A: Q4 gross margin of 28.5% was up 30 basis points year-over-year but below some expectations. Management indicated this was "very much what we expected" with no surprises. For 2025, they expect similar contribution from gross margin as they saw in 2024, which drove about 60% of the 150 basis point EBITDA expansion. -
Pet Industry Landscape
Q: How are pet adoption trends affecting guidance?
A: Management hasn't seen significant changes in pet adoption trends, with net adoptions still up (cats trending up, dogs flat). They expect to continue taking market share in 2025, growing at 6-7% versus industry growth of 2.5-4.5%. There's minimal pricing inflation expected and no broad deflationary pressure. -
E-commerce Penetration
Q: Has online migration in pet industry normalized?
A: The migration to e-commerce has fully normalized, with approximately 28-30% of the pet industry now online (excluding buy-online-pickup-in-store). Chewy believes they're capturing roughly $0.40-$0.50 of every dollar moving online. They also saw the secular trend toward e-commerce pick up in Q4. -
Growth Investments
Q: What's driving customer growth - new customers or reactivations?
A: Management highlighted several growth drivers: Chewy Vet Care clinics bringing higher-than-forecasted new customers, specialty category growth, and app performance (app installs grew 20% year-over-year in Q4, with first-time app purchasers up 34%). Chewy+ membership is also seeing high conversion from free trials to paid memberships at $49/year. -
Automation Progress
Q: What's the status of fulfillment automation?
A: Over 50% of volume now flows through automated facilities when considering all automation initiatives. The company continues to ramp volume through its Houston facility while maintaining approximately 70-75% utilization across the network. They're making progress toward their long-term goal of 70-80% automation. -
CapEx Allocation
Q: What's driving the increased CapEx in 2025?

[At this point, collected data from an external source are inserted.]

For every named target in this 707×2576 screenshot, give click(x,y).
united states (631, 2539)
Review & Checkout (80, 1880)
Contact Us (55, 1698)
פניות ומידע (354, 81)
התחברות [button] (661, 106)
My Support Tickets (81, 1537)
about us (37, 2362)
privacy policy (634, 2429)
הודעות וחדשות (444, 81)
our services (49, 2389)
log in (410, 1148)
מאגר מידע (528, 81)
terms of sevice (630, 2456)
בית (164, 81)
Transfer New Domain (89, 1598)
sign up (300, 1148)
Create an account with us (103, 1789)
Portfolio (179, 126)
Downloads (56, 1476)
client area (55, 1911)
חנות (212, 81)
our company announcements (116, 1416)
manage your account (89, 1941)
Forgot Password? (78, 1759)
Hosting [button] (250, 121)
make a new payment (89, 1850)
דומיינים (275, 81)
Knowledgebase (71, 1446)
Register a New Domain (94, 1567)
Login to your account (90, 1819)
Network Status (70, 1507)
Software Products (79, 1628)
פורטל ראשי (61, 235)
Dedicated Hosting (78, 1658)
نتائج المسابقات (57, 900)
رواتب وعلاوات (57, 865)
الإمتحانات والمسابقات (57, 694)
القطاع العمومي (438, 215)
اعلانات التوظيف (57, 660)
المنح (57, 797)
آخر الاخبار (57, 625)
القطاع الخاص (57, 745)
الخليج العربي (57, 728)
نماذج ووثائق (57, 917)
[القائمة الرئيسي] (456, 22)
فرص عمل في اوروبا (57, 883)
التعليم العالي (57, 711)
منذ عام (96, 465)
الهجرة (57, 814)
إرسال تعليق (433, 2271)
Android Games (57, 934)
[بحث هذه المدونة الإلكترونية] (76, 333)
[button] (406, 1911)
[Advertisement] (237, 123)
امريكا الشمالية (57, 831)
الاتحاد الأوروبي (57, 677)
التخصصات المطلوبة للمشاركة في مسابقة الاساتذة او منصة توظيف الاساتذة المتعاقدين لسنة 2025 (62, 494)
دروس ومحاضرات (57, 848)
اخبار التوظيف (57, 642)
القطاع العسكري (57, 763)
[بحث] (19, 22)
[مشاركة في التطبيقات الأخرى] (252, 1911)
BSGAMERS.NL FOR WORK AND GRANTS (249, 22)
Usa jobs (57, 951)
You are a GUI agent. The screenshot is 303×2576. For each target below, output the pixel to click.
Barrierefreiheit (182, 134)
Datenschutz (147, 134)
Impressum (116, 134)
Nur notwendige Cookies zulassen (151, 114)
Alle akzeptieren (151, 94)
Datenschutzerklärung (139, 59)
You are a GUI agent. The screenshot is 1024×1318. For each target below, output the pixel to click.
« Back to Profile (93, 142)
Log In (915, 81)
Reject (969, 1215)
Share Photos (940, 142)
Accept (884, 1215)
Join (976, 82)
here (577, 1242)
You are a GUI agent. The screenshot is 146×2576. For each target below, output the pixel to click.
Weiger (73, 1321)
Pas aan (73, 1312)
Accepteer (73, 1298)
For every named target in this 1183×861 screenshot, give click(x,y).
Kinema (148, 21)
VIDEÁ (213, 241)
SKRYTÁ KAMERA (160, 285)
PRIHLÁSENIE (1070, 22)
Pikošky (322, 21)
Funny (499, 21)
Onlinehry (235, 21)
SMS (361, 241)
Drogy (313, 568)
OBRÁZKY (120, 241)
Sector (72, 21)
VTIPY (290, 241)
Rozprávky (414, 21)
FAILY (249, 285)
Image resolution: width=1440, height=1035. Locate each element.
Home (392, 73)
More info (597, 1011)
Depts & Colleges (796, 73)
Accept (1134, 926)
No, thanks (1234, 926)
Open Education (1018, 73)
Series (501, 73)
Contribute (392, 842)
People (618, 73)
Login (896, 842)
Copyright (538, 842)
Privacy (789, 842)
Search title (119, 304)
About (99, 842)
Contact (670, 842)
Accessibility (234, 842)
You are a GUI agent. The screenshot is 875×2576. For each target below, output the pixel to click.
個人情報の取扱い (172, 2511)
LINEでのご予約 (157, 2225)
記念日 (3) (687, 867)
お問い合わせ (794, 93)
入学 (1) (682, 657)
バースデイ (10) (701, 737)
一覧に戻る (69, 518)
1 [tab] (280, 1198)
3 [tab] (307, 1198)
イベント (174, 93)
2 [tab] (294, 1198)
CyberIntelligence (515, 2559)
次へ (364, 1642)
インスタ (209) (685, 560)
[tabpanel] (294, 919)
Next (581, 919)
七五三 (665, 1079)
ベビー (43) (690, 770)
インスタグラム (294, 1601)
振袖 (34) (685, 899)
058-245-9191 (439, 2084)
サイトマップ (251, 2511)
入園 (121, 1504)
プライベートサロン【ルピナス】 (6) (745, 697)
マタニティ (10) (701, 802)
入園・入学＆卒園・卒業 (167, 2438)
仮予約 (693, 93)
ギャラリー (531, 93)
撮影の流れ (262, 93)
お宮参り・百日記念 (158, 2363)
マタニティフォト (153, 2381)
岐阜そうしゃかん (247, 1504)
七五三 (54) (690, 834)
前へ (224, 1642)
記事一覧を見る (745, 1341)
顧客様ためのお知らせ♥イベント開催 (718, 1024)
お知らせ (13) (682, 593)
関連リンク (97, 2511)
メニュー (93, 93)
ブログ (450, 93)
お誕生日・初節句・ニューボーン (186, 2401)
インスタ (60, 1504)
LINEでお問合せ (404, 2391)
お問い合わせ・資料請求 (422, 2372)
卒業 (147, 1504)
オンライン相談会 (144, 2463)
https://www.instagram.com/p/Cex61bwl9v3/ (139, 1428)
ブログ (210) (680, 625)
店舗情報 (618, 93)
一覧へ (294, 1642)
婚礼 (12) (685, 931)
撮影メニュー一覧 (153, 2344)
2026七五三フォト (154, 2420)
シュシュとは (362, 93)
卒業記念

A: 2025 CapEx guidance of 1.5-2% of net sales represents up to 30% growth year-over-year. The incremental spend is primarily for healthcare initiatives, including pharmacy capacity and the planned 8-10 new vet clinics in 2025. Base fulfillment center CapEx remains relatively stable. -
Marketing Expenditure
Q: Will 2025 marketing spend remain at 6-7% of revenue?
A: Yes, marketing spend will remain in the 6-7% range for 2025, consistent with 2022-2024 levels (6.7% in 2023, 6.8% in 2024). While individual quarters may fluctuate slightly based on campaign timing, the annual ratio is expected to hold steady. -
Hard Goods Performance
Q: What drove hard goods outperforming consumables in Q4?
A: Hard goods growth was broad-based across categories (leashes, collars, tech, beds, toys) driven by improved site experiences, app usage facilitating easier attachment, and new customers who have higher propensity to purchase hard goods. Management described it as "pretty broad-based" improvement year-over-year.